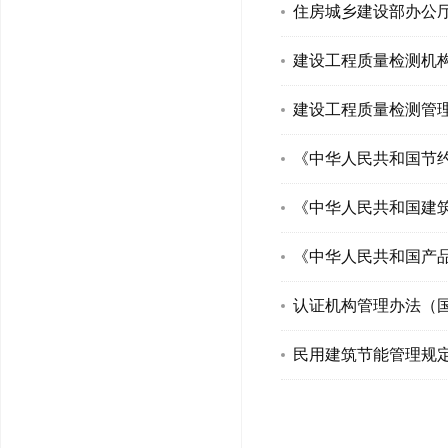
住房城乡建设部办公
建设工程质量检测机
建设工程质量检测管理
《中华人民共和国节约
《中华人民共和国建筑
《中华人民共和国产品
认证机构管理办法（国
民用建筑节能管理规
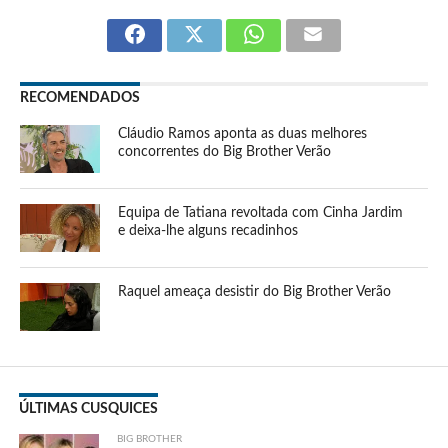
RECOMENDADOS
Cláudio Ramos aponta as duas melhores
concorrentes do Big Brother Verão
Equipa de Tatiana revoltada com Cinha Jardim
e deixa-lhe alguns recadinhos
Raquel ameaça desistir do Big Brother Verão
ÚLTIMAS CUSQUICES
BIG BROTHER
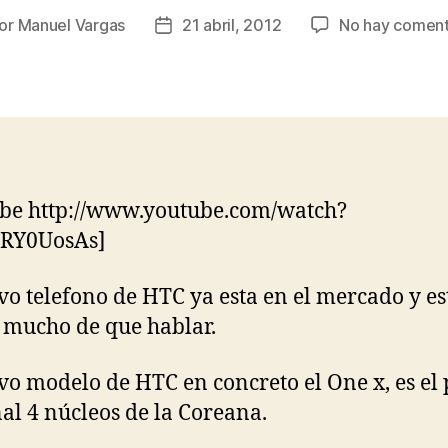
or
Manuel Vargas
21 abril, 2012
No hay coment
or
Fecha
de
la
rada
entrada
be http://www.youtube.com/watch?
RY0UosAs]
vo telefono de HTC ya esta en el mercado y es
mucho de que hablar.
vo modelo de HTC en concreto el One x, es el
al 4 núcleos de la Coreana.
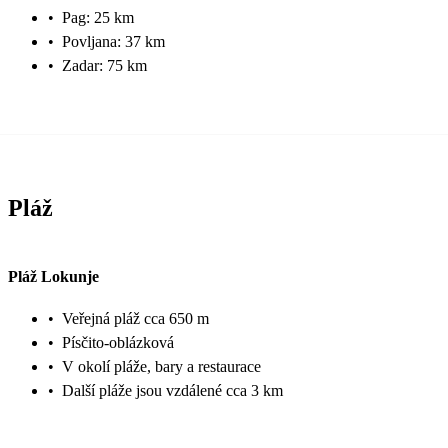
•
Pag: 25 km
•
Povljana: 37 km
•
Zadar: 75 km
Pláž
Pláž Lokunje
•
Veřejná pláž cca 650 m
•
Písčito-oblázková
•
V okolí pláže, bary a restaurace
•
Další pláže jsou vzdálené cca 3 km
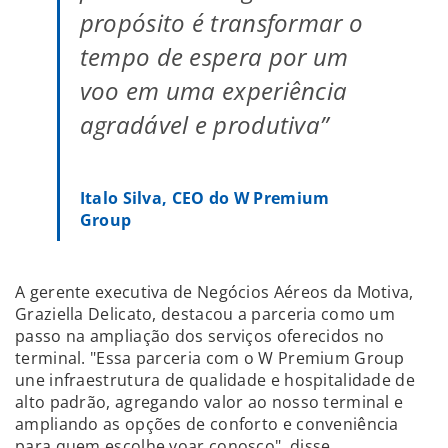
propósito é transformar o
tempo de espera por um
voo em uma experiência
agradável e produtiva”
Italo Silva, CEO do W Premium
Group
A gerente executiva de Negócios Aéreos da Motiva,
Graziella Delicato, destacou a parceria como um
passo na ampliação dos serviços oferecidos no
terminal. "Essa parceria com o W Premium Group
une infraestrutura de qualidade e hospitalidade de
alto padrão, agregando valor ao nosso terminal e
ampliando as opções de conforto e conveniência
para quem escolhe voar conosco", disse.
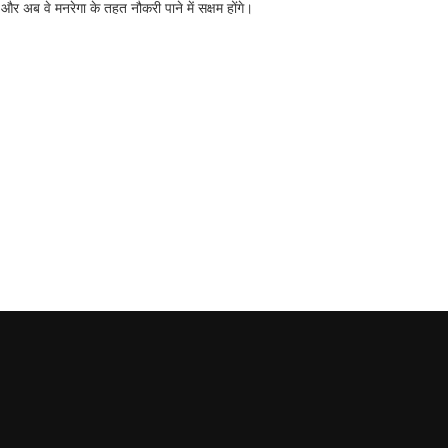
ा और अब वे मनरेगा के तहत नौकरी पाने में सक्षम होंगे।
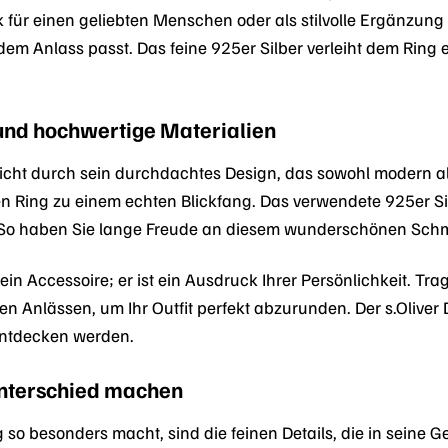
 für einen geliebten Menschen oder als stilvolle Ergänzung
 jedem Anlass passt. Das feine 925er Silber verleiht dem Rin
 und hochwertige Materialien
icht durch sein durchdachtes Design, das sowohl modern als 
 Ring zu einem echten Blickfang. Das verwendete 925er Silb
t. So haben Sie lange Freude an diesem wunderschönen Sch
 ein Accessoire; er ist ein Ausdruck Ihrer Persönlichkeit. Tr
en Anlässen, um Ihr Outfit perfekt abzurunden. Der s.Olive
entdecken werden.
 Unterschied machen
so besonders macht, sind die feinen Details, die in seine G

—————

◆ Work instructions ◆
Could you write out exactly the lines of the data above that run from the one holding "Italo Silva, CEO do W Premium" to the one holding "t. So haben", with both ends in and all pictures out?

◆ Reply to the task ◆
Italo Silva, CEO do W Premium
Group
A gerente executiva de Negócios Aéreos da Motiva,
Graziella Delicato, destacou a parceria como um
passo na ampliação dos serviços oferecidos no
terminal. "Essa parceria com o W Premium Group
une infraestrutura de qualidade e hospitalidade de
alto padrão, agregando valor ao nosso terminal e
ampliando as opções de conforto e conveniência
para quem escolhe voar conosco", disse.
ा और अब वे मनरेगा के तहत नौकरी पाने में सक्षम होंगे।
 für einen geliebten Menschen oder als stilvolle Ergänzung
 jedem Anlass passt. Das feine 925er Silber verleiht dem Rin
 und hochwertige Materialien
icht durch sein durchdachtes Design, das sowohl modern als 
 Ring zu einem echten Blickfang. Das verwendete 925er Silb
t. So haben Sie lange Freude an diesem wunderschönen Sch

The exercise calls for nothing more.